Когда падает снег. – Когда под вечер тихо падает снег и во время прогулки хочется поминутно останавливаться перед фонарями, когда мутное темное небо с высыпающимися из него мириадами снежинок окончательно слилось с землею, а это значит, что все далекое стало близким, все невозможное возможным и все фантастическое реальным, когда и дети и взрослые и животные кажутся ненадолго членами единой общечеловеческой семьи (так что если вас кто-то незнакомый толкнет в сугроб, вы примете это всего лишь за невинную шутку), а Зло вдруг представляется совершенно невозможным, пока ложится на землю снег… да, тогда вдруг чувствуешь себя точно в первый день творения – и в душе отсутствуют любые мучительные и неразрешимые вопросы существования, как например: кому лучше – умершим или живым или: почему ангелы являются хранителями нашей любви, хотя сами любить не в состоянии или: где кончается жизнь и начинается бытие, и так далее и тому подобное.

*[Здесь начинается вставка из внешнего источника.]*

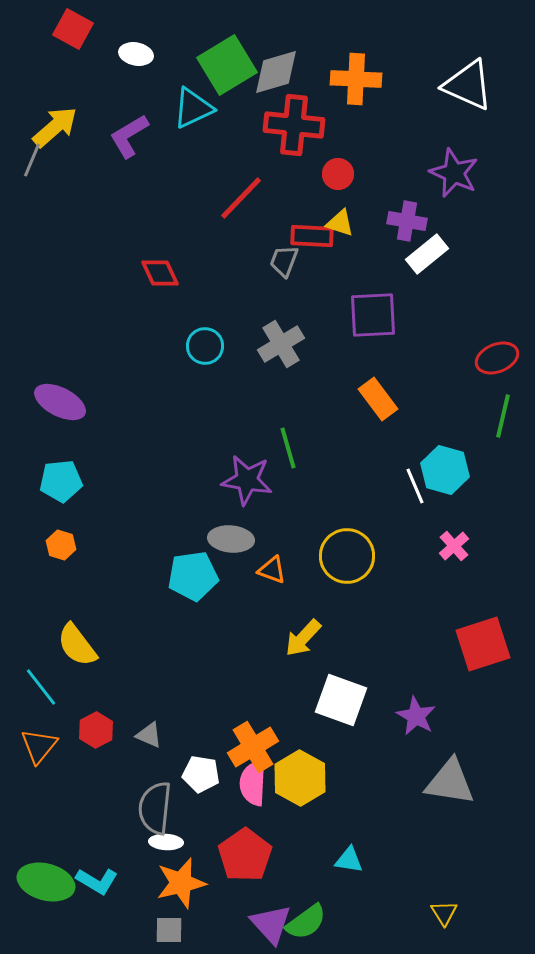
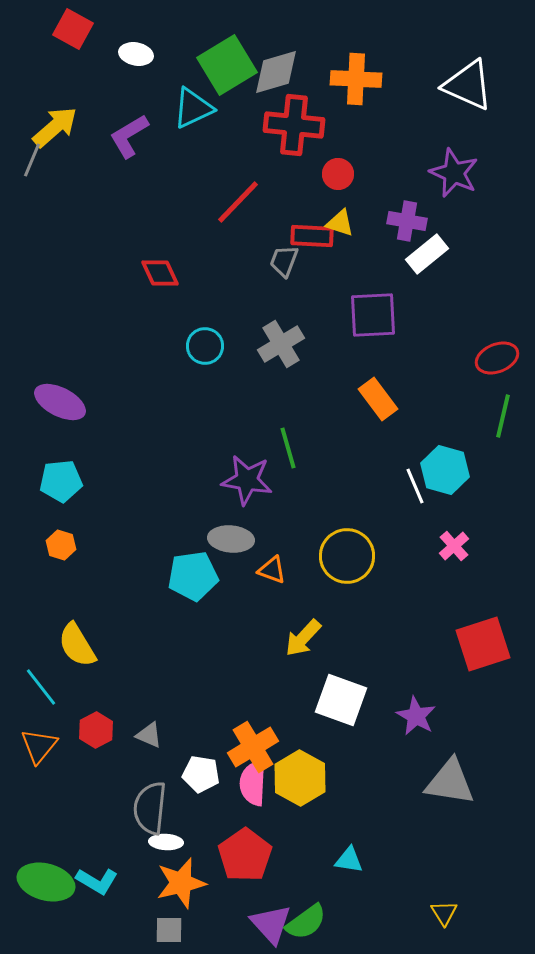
red line at (241, 198): moved 3 px left, 4 px down
yellow semicircle at (77, 645): rotated 6 degrees clockwise
gray semicircle at (155, 808): moved 5 px left
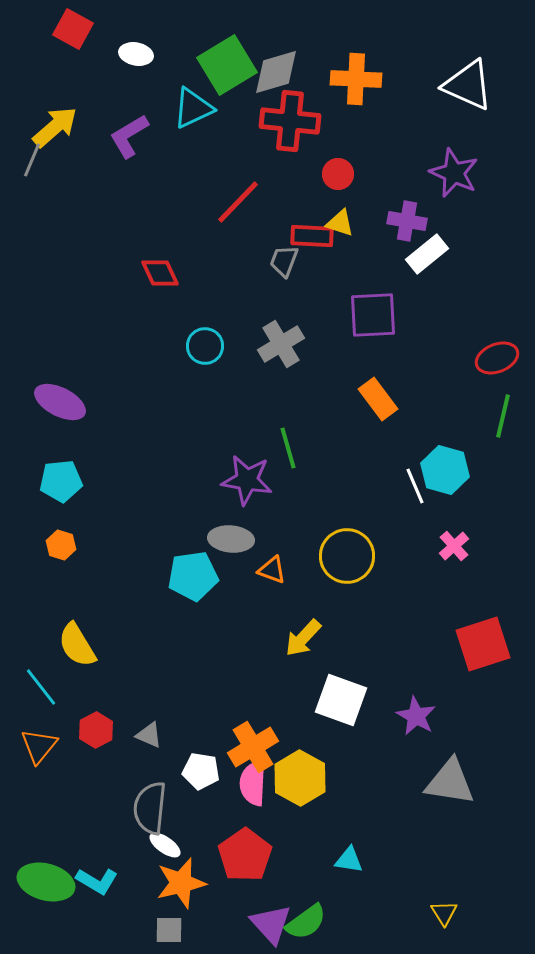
red cross at (294, 125): moved 4 px left, 4 px up
white pentagon at (201, 774): moved 3 px up
white ellipse at (166, 842): moved 1 px left, 3 px down; rotated 32 degrees clockwise
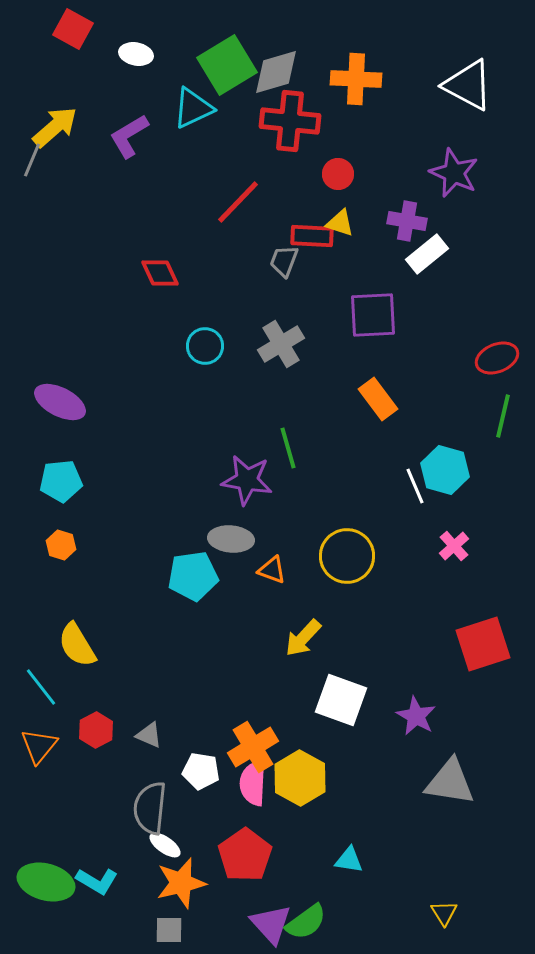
white triangle at (468, 85): rotated 4 degrees clockwise
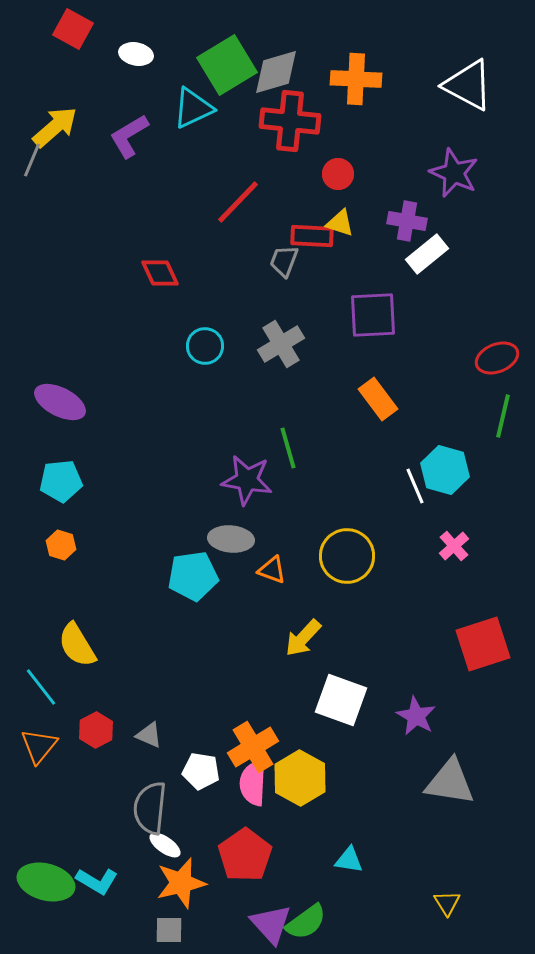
yellow triangle at (444, 913): moved 3 px right, 10 px up
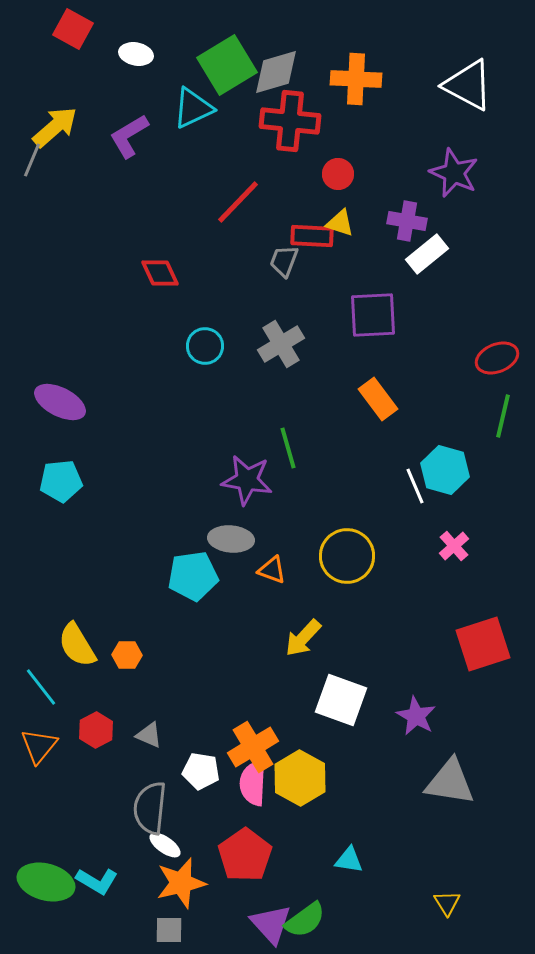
orange hexagon at (61, 545): moved 66 px right, 110 px down; rotated 16 degrees counterclockwise
green semicircle at (306, 922): moved 1 px left, 2 px up
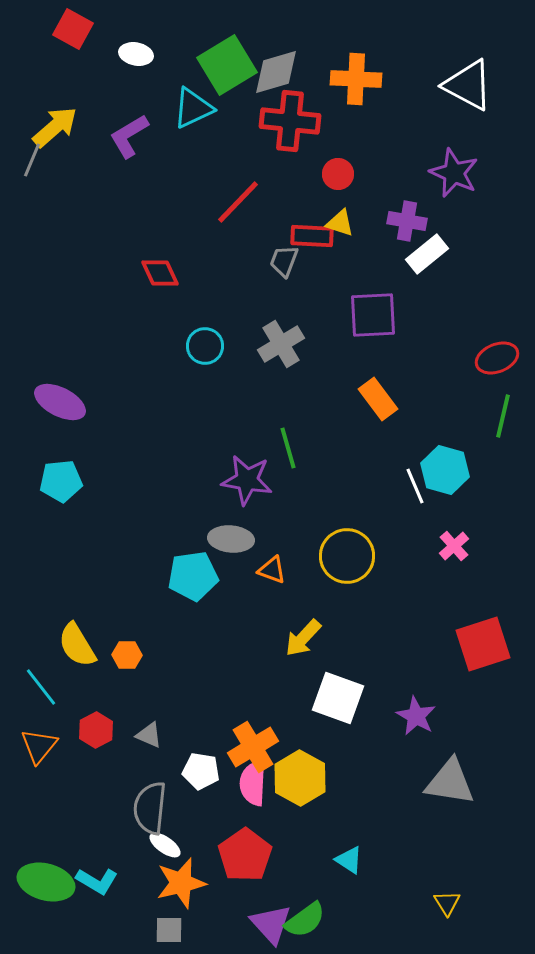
white square at (341, 700): moved 3 px left, 2 px up
cyan triangle at (349, 860): rotated 24 degrees clockwise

Но отсутствуют они не потому, что уже решены, а потому, что еще не заданы, то есть как бы еще не созданы, еще не вошли в мир… и какое же это блаженство – не знать их и не догадываться о них!.. вот тихо падающий под вечер снег и является, быть может, наилучшим воплощением самого загадочного из всех возможных блаженств: блаженства нерожденности.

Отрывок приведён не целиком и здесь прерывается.